Tuesday 01/10/2023
Did the gym machine round. Then sat around waiting for the writers meeting to start at 10:45 and wishing I had written something, because I didn’t on the two prior weeks. The cue was “opportunity”. Well I decided to write about a very current opportunity, and put together something in the 20 minutes before the meeting. I’ll append it below. What I did in the afternoon was to follow through with that activity, looking at the first 120 or so entries in the exported list and marking about half for deletion. Aside from feeding hummingbirds, that was about it for the day.
Oh! Almost forgot. In the daily covid email from staff? We have no, zero cases active, among either residents or staff. Yay us!
Change as opportunity
For a decade I have used the LastPass password manager to, um, manage my passwords. It sits inside my various web browsers and whenever it sees a user name or password field, it happily fills in the correct items so I don’t have to. The only password I have to remember is the master password to my my LastPass “vault”. It has been very convenient, and, I thought, safe.
I adopted LastPass at the recommendation of Steve Gibson. Gibson is a widely-known expert in the field of computer security, and I’ve been listening to his podcast, Security Now, for more than a decade. He was an early adopter of LastPass. Joe Siegrest, the founder and original programmer of the LastPass app, was a guest on his podcast in 2010. He had allowed Steve to review the code of the app. Gibson praised the security and privacy built into its design, and recommended it. So I started using it.
As so often happens in the world of software, the original founder sold the product to a corporation and moved on, presumably a wealthier man. LastPass the product is now under its second corporate owner, one that, it seems, pays somewhat less attention to good security practices. Over the past year LastPass has suffered two serious security breaches in which unknown intruders exfiltrated significant amounts of user data. Encrypted data, but still. As a result, in a recent podcast, Steve Gibson said he no longer recommends LastPass, and described in detail the process of how to transition to a different password manager.

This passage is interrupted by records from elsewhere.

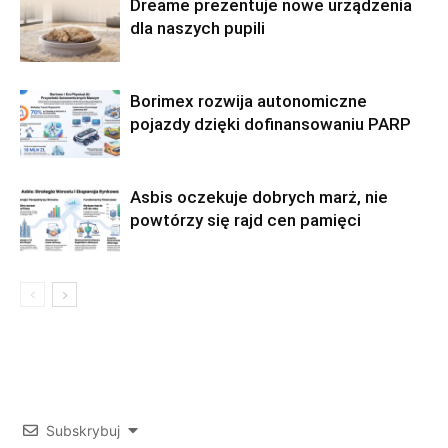
Dreame prezentuje nowe urządzenia
dla naszych pupili
Borimex rozwija autonomiczne
pojazdy dzięki dofinansowaniu PARP
Asbis oczekuje dobrych marż, nie
powtórzy się rajd cen pamięci
Subskrybuj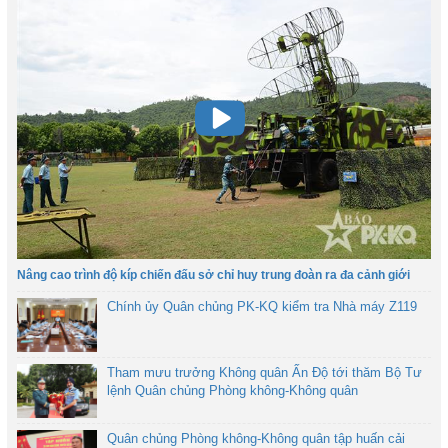
Nâng cao trình độ kíp chiến đấu sở chỉ huy trung đoàn ra đa cảnh giới
Chính ủy Quân chủng PK-KQ kiểm tra Nhà máy Z119
Tham mưu trưởng Không quân Ấn Độ tới thăm Bộ Tư
lệnh Quân chủng Phòng không-Không quân
Quân chủng Phòng không-Không quân tập huấn cải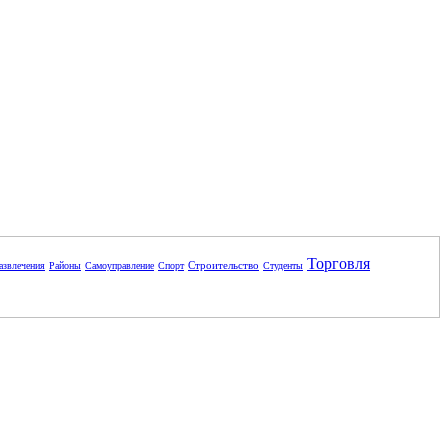
Торговля
Строительство
азвлечения
Районы
Самоуправление
Спорт
Студенты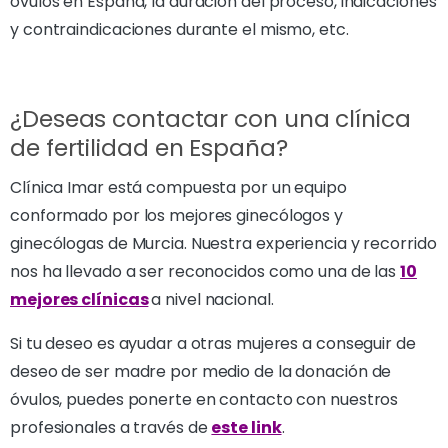
óvulos en España, la duración del proceso, indicaciones
y contraindicaciones durante el mismo, etc.
¿Deseas contactar con una clínica
de fertilidad en España?
Clínica Imar está compuesta por un equipo
conformado por los mejores ginecólogos y
ginecólogas de Murcia. Nuestra experiencia y recorrido
nos ha llevado a ser reconocidos como una de las
10
mejores clínicas
a nivel nacional.
Si tu deseo es ayudar a otras mujeres a conseguir de
deseo de ser madre por medio de la donación de
óvulos, puedes ponerte en contacto con nuestros
profesionales a través de
este link
.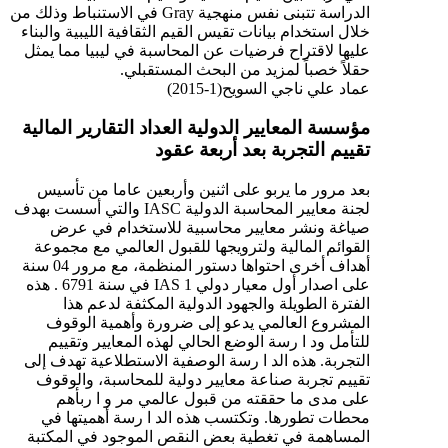
الدراسة تتبنى نفس منهجية Gray في الاستنباط وذلك من
خلال استخدام بيانات تقيس القيم الثقافية الليبية والبناء
عليها لاقتراح فرضيات عن المحاسبة في ليبيا مما يمثل
حقلاً خصباً لمزيد من البحث المستقبلي.
عماد علي ناجي السويح(1-2015)
مؤسسة المعايير الدولية العداد التقارير المالية
تقييم التجربة بعد أربعة عقود
بعد مرور ما يربو على اثنين وأربعين عاما من تأسيس
لجنة معايير المحاسبة الدولية IASC والتي أسست بهدف
صياغة ونشر معايير محاسبية للاستخدام في عرض
القوائم المالية ولترويجها للقبول العالمي مع مجموعة
أهداف أخرى احتواها دستور المنظمة، مع مرور 04 سنة
على اصدار أول معيار دولي IAS 1 في سنة 6791 . هذه
الفترة الطويلة والجهود الدولية المكثفة لدعم هذا
المشروع العالمي يدعو إلى ضرورة وأهمية الوقوف
للتأمل ود ا رسة الوضع الحالي لهذه المعايير وتقييم
التجربة. هذه الد ا رسة الوصفية الاستطلاعية تهدف إلى
تقييم تجربة صناعة معايير دولية للمحاسبة، والوقوف
على مدى ما حققته من قبول عالمي مر و ا ربأهم
محطات تطورها. وتكتسب هذه الد ا رسة أهميتها في
المساهمة في تغطية بعض النقص الموجود في المكتبة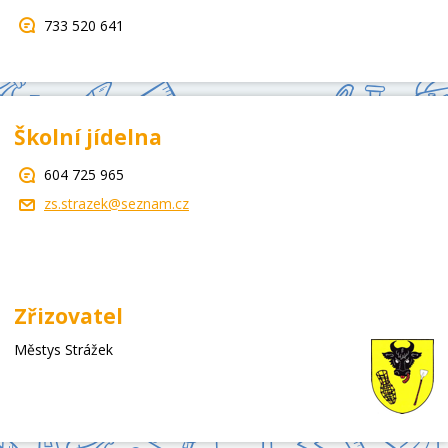
733 520 641
Školní jídelna
604 725 965
zs.strazek@seznam.cz
Zřizovatel
Městys Strážek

So I must, reluctantly, do that. (Here, picture the angel with the flaming sword sending Adam and Eve out of Eden into the wilderness.) But every change is an opportunity! If only an opportunity to learn how you might have done a better job earlier. The first step in changing password managers is to export your current “vault”. LastPass makes that easy; and in about 30 seconds I was looking at a spreadsheet listing all my saved passwords, row after row of URL, user-id, password; URL, user-id, password…
This presents two opportunities. First, the opportunity to review one’s on-line history. There are over 400 rows in the exported vault! Among them are many, many URLs that I haven’t visited in years. LinkedIn, for example; I killed that membership in 2016. So I get to relive my enthusiasms of the past. And then the opportunity to tidy up and delete the deadwood.
No doubt on a chilly night in the wilderness, Adam and Eve cheered themselves with thoughts of the new opportunities they faced outside of Eden.